Atualização: May 11, 2022
Editores: Alex Cunha
Bio: Alexandre Cunha is a seasoned software engineer and entrepreneur with over 15 years of experience in delivering complex and challenging projects. As the founder and CTO of ZBRA Solutions, he is passionate about cloud-computing solutions and takes ownership of large projects with ease. Alexandre is dedicated to helping teams build and improve software projects and works closely with product and dev teams to ensure timely and high-quality deliveries.
So you’re choosing to leave and be unemployed? My boss asked, almost two decades ago. I was not exactly sure how things would turn out, but I wanted to start my own business and reached a point where it would be pivotal to my professional life: I had to try it. As soon as I finished the not-so-rehearsed quitting speech, my boss offered me a raise. I declined, and that was when he blurted out that first quote. It is funny thinking back to that moment because now I know how that story ended.
I have a software engineer background and what I saw back then, based on my own experience, was a constant stream of failed projects haunted by bad decisions and disappointing results. I had a gut feeling that I could do better. I wanted to start a company where developers and customers would be happy, and the software could bring joy to all. It was an absolutely crazy idea.

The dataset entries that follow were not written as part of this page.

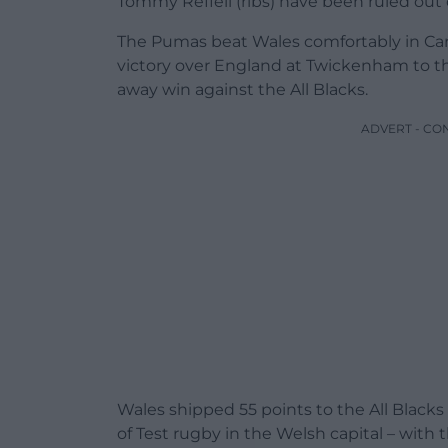
Tommy Reffell (ribs) have been ruled out o
The Pumas beat Wales comfortably in Car
victory over England at Twickenham to this
away win against the All Blacks.
ADVERT - CO
Wales shipped 55 points to the All Black
of Test rugby in the Welsh capital – with t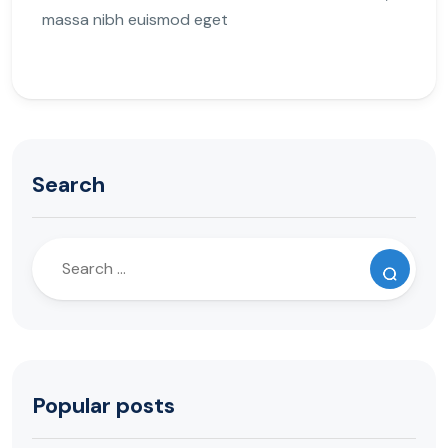
massa nibh euismod eget
Search
Popular posts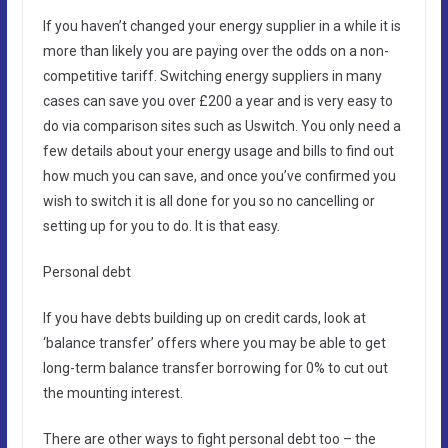
If you haven’t changed your energy supplier in a while it is
more than likely you are paying over the odds on a non-
competitive tariff. Switching energy suppliers in many
cases can save you over £200 a year and is very easy to
do via comparison sites such as Uswitch. You only need a
few details about your energy usage and bills to find out
how much you can save, and once you’ve confirmed you
wish to switch it is all done for you so no cancelling or
setting up for you to do. It is that easy.
Personal debt
If you have debts building up on credit cards, look at
‘balance transfer’ offers where you may be able to get
long-term balance transfer borrowing for 0% to cut out
the mounting interest.
There are other ways to fight personal debt too – the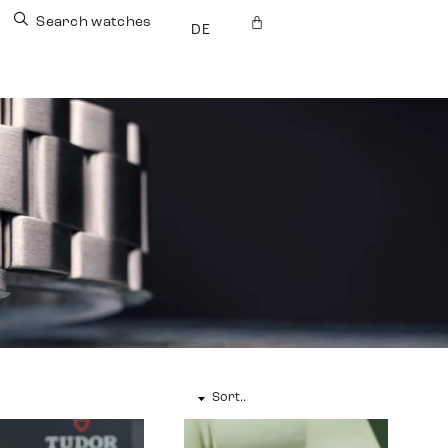
Search watches
DE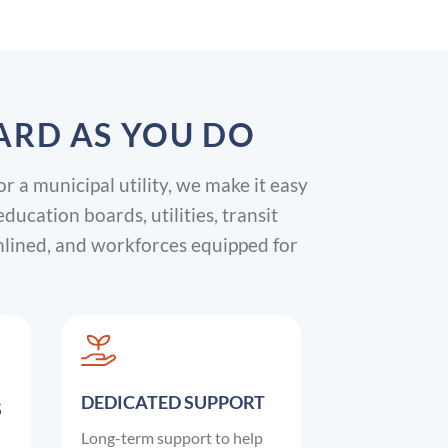
ARD AS YOU DO
or a municipal utility, we make it easy
cation boards, utilities, transit
mlined, and workforces equipped for
DEDICATED SUPPORT
S
Long-term support to help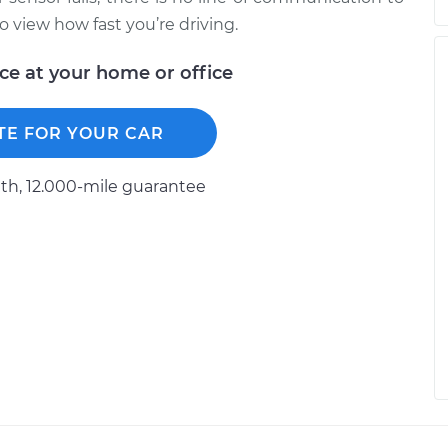
 view how fast you’re driving.
ice at your home or office
TE FOR YOUR CAR
h, 12.000-mile guarantee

In my journey as an entrepreneur, I have learned that success is not just about achievements, but also about the lessons learned from failures. This idea is similar to the concept of “deliberate practice” developed by psychologist Anders Ericsson. Ericsson has extensively studied the role of practice in developing expert performance and has found that having specific goals, challenging yourself outside of your comfort zone, and having access to mentorship are crucial components. When I started, I didn’t have any mentors or experts to guide me, so I had to create my own feedback mechanism and metrics to measure my progress. Although this resulted in numerous mistakes, I now see it as a necessary part of the learning process.

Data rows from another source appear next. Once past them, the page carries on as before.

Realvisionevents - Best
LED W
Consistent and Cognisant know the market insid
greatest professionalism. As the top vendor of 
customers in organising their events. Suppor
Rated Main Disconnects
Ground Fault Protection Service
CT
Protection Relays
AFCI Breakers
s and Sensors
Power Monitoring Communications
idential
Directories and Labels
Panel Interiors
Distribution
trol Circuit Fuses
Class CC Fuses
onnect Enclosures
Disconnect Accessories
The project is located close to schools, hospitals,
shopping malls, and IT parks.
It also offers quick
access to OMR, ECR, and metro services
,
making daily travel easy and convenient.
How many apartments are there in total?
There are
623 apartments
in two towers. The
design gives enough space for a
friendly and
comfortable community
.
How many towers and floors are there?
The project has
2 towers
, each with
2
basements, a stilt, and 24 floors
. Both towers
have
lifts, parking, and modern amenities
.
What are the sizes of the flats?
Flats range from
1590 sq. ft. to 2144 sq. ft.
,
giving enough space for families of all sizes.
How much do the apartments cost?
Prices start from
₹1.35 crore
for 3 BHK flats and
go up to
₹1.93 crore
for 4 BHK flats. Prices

As I built the company from the ground up, I continued to take risks, even after accumulating several failures. And recognizing I had made mistakes wasn’t enough. I had no other option but to continue on and do better based on what I had just learned. It required a lot of creativity to find novel solutions for conventional problems that not only we but every other software company was facing. Eventually, you get used to being out of your comfort zone. My idea of how my company would succeed had to evolve, and at the same time, I had a clear mission and specific goals in mind, so I pressed forward.

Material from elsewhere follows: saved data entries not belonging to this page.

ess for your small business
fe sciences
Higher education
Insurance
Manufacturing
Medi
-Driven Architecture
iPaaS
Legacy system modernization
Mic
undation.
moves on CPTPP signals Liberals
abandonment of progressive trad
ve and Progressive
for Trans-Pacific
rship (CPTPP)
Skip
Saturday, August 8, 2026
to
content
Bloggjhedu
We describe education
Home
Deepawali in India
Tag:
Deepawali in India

Struggling in business helps us improve and allows us to reflect and observe. If you are someone who believes in something, just like myself, you will know that it is okay to be frustrated, and it is also something you must actively seek along your journey. When I chose to leave that job 20 years ago, I didn’t know what I didn’t know. The combination of creative problem-solving, focus, constantly challenging myself, and actively learning from my mistakes ultimately led me to find success as I continue to pursue my crazy ideas.